» **DATA SHOWN**:
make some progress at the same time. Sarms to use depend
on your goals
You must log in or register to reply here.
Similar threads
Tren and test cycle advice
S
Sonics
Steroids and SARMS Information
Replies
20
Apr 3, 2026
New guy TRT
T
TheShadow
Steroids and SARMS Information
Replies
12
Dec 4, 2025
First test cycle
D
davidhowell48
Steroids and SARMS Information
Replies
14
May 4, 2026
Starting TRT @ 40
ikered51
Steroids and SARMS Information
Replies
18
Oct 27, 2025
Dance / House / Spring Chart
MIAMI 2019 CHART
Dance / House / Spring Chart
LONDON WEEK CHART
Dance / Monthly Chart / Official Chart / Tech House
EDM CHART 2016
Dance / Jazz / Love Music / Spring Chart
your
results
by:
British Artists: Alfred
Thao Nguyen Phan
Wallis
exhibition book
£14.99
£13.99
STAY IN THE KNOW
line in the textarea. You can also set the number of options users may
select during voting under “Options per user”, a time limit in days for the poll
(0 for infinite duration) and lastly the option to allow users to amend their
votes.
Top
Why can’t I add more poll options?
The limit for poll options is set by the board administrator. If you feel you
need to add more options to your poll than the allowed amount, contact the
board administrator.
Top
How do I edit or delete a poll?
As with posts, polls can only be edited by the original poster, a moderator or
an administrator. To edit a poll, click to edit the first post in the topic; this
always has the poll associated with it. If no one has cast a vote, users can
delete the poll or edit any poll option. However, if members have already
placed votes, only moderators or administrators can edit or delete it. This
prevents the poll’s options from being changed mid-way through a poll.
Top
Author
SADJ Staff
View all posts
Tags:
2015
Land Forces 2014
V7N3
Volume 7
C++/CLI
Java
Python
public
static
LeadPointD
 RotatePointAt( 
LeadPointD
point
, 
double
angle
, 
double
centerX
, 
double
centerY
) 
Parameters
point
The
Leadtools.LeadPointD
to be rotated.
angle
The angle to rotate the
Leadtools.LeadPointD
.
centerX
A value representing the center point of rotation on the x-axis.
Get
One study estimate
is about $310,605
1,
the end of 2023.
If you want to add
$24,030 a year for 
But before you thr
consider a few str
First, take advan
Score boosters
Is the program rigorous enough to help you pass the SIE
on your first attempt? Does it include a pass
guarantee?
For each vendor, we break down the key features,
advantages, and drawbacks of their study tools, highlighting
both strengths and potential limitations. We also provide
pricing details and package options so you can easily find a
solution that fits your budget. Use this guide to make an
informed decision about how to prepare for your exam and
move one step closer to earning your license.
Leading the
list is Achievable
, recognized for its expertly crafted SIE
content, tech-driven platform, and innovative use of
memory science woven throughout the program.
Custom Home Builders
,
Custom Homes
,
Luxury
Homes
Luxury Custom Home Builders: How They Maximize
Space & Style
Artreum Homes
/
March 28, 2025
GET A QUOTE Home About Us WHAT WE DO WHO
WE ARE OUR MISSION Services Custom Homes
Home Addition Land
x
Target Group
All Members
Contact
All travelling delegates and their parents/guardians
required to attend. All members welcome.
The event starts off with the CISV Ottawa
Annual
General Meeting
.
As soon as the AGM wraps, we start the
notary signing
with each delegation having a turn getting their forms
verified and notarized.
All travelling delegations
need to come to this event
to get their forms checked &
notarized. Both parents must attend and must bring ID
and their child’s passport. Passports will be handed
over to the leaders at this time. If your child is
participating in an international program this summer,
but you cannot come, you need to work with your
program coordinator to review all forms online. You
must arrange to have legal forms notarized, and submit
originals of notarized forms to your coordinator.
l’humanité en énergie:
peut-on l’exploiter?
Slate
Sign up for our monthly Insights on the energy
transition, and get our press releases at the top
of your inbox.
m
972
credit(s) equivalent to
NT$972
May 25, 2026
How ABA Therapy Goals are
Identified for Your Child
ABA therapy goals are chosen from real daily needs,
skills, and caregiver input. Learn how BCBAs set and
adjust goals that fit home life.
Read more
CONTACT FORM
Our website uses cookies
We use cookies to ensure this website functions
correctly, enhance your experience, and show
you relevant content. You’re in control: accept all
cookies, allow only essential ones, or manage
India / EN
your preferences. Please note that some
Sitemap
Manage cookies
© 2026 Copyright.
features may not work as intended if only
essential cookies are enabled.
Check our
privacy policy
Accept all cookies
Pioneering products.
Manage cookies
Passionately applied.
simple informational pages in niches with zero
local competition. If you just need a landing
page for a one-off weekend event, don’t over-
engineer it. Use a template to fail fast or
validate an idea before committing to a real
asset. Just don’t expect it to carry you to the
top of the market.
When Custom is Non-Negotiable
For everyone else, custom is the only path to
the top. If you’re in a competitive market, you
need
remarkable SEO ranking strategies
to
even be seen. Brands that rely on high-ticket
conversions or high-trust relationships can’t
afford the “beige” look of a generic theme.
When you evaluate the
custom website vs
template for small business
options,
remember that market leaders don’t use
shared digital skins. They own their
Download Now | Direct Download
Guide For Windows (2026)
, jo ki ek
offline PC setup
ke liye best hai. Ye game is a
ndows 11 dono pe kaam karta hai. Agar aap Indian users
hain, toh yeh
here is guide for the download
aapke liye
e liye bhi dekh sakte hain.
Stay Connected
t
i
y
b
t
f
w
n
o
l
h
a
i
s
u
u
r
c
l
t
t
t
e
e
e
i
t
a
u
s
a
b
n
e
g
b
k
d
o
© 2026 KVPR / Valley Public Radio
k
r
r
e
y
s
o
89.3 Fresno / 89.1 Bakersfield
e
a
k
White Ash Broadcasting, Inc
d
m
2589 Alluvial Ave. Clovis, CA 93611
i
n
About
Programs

» **WHAT THIS TASK INVOLVES**:
Exact reproduction of all the material is needed.

» **ANSWER TO THE PROBLEM**:
make some progress at the same time. Sarms to use depend
on your goals
You must log in or register to reply here.
Similar threads
Tren and test cycle advice
S
Sonics
Steroids and SARMS Information
Replies
20
Apr 3, 2026
New guy TRT
T
TheShadow
Steroids and SARMS Information
Replies
12
Dec 4, 2025
First test cycle
D
davidhowell48
Steroids and SARMS Information
Replies
14
May 4, 2026
Starting TRT @ 40
ikered51
Steroids and SARMS Information
Replies
18
Oct 27, 2025
Dance / House / Spring Chart
MIAMI 2019 CHART
Dance / House / Spring Chart
LONDON WEEK CHART
Dance / Monthly Chart / Official Chart / Tech House
EDM CHART 2016
Dance / Jazz / Love Music / Spring Chart
your
results
by:
British Artists: Alfred
Thao Nguyen Phan
Wallis
exhibition book
£14.99
£13.99
STAY IN THE KNOW
line in the textarea. You can also set the number of options users may
select during voting under “Options per user”, a time limit in days for the poll
(0 for infinite duration) and lastly the option to allow users to amend their
votes.
Top
Why can’t I add more poll options?
The limit for poll options is set by the board administrator. If you feel you
need to add more options to your poll than the allowed amount, contact the
board administrator.
Top
How do I edit or delete a poll?
As with posts, polls can only be edited by the original poster, a moderator or
an administrator. To edit a poll, click to edit the first post in the topic; this
always has the poll associated with it. If no one has cast a vote, users can
delete the poll or edit any poll option. However, if members have already
placed votes, only moderators or administrators can edit or delete it. This
prevents the poll’s options from being changed mid-way through a poll.
Top
Author
SADJ Staff
View all posts
Tags:
2015
Land Forces 2014
V7N3
Volume 7
C++/CLI
Java
Python
public
static
LeadPointD
 RotatePointAt( 
LeadPointD
point
, 
double
angle
, 
double
centerX
, 
double
centerY
) 
Parameters
point
The
Leadtools.LeadPointD
to be rotated.
angle
The angle to rotate the
Leadtools.LeadPointD
.
centerX
A value representing the center point of rotation on the x-axis.
Get
One study estimate
is about $310,605
1,
the end of 2023.
If you want to add
$24,030 a year for 
But before you thr
consider a few str
First, take advan
Score boosters
Is the program rigorous enough to help you pass the SIE
on your first attempt? Does it include a pass
guarantee?
For each vendor, we break down the key features,
advantages, and drawbacks of their study tools, highlighting
both strengths and potential limitations. We also provide
pricing details and package options so you can easily find a
solution that fits your budget. Use this guide to make an
informed decision about how to prepare for your exam and
move one step closer to earning your license.
Leading the
list is Achievable
, recognized for its expertly crafted SIE
content, tech-driven platform, and innovative use of
memory science woven throughout the program.
Custom Home Builders
,
Custom Homes
,
Luxury
Homes
Luxury Custom Home Builders: How They Maximize
Space & Style
Artreum Homes
/
March 28, 2025
GET A QUOTE Home About Us WHAT WE DO WHO
WE ARE OUR MISSION Services Custom Homes
Home Addition Land
x
Target Group
All Members
Contact
All travelling delegates and their parents/guardians
required to attend. All members welcome.
The event starts off with the CISV Ottawa
Annual
General Meeting
.
As soon as the AGM wraps, we start the
notary signing
with each delegation having a turn getting their forms
verified and notarized.
All travelling delegations
need to come to this event
to get their forms checked &
notarized. Both parents must attend and must bring ID
and their child’s passport. Passports will be handed
over to the leaders at this time. If your child is
participating in an international program this summer,
but you cannot come, you need to work with your
program coordinator to review all forms online. You
must arrange to have legal forms notarized, and submit
originals of notarized forms to your coordinator.
l’humanité en énergie:
peut-on l’exploiter?
Slate
Sign up for our monthly Insights on the energy
transition, and get our press releases at the top
of your inbox.
m
972
credit(s) equivalent to
NT$972
May 25, 2026
How ABA Therapy Goals are
Identified for Your Child
ABA therapy goals are chosen from real daily needs,
skills, and caregiver input. Learn how BCBAs set and
adjust goals that fit home life.
Read more
CONTACT FORM
Our website uses cookies
We use cookies to ensure this website functions
correctly, enhance your experience, and show
you relevant content. You’re in control: accept all
cookies, allow only essential ones, or manage
India / EN
your preferences. Please note that some
Sitemap
Manage cookies
© 2026 Copyright.
features may not work as intended if only
essential cookies are enabled.
Check our
privacy policy
Accept all cookies
Pioneering products.
Manage cookies
Passionately applied.
simple informational pages in niches with zero
local competition. If you just need a landing
page for a one-off weekend event, don’t over-
engineer it. Use a template to fail fast or
validate an idea before committing to a real
asset. Just don’t expect it to carry you to the
top of the market.
When Custom is Non-Negotiable
For everyone else, custom is the only path to
the top. If you’re in a competitive market, you
need
remarkable SEO ranking strategies
to
even be seen. Brands that rely on high-ticket
conversions or high-trust relationships can’t
afford the “beige” look of a generic theme.
When you evaluate the
custom website vs
template for small business
options,
remember that market leaders don’t use
shared digital skins. They own their
Download Now | Direct Download
Guide For Windows (2026)
, jo ki ek
offline PC setup
ke liye best hai. Ye game is a
ndows 11 dono pe kaam karta hai. Agar aap Indian users
hain, toh yeh
here is guide for the download
aapke liye
e liye bhi dekh sakte hain.
Stay Connected
t
i
y
b
t
f
w
n
o
l
h
a
i
s
u
u
r
c
l
t
t
t
e
e
e
i
t
a
u
s
a
b
n
e
g
b
k
d
o
© 2026 KVPR / Valley Public Radio
k
r
r
e
y
s
o
89.3 Fresno / 89.1 Bakersfield
e
a
k
White Ash Broadcasting, Inc
d
m
2589 Alluvial Ave. Clovis, CA 93611
i
n
About
Programs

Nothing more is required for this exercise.